- TASK DETAILS -
Look through the data below, tally the lines where "Hilfe" occurs, and write the total alone.

BEGIN MATERIALS PROVIDED

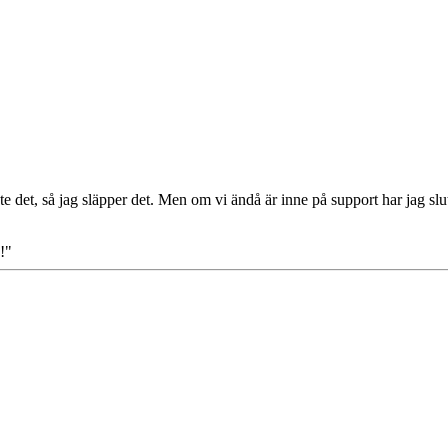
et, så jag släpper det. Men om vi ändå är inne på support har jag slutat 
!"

END MATERIALS PROVIDED
BEGIN MATERIALS PROVIDED

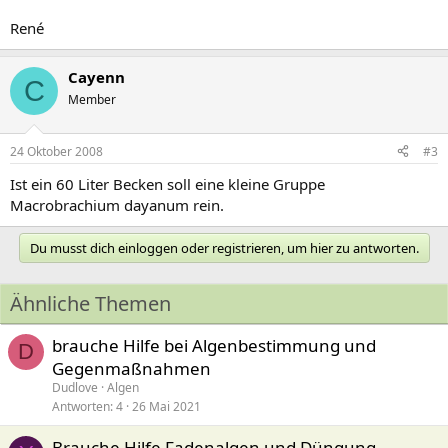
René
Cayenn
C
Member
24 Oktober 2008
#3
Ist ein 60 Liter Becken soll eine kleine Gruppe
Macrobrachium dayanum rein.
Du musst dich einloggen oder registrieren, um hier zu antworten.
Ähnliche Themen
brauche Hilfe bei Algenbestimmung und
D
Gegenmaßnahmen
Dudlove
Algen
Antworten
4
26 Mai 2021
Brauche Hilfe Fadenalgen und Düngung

END MATERIALS PROVIDED

- SOLUTION TO THE EXERCISE -
2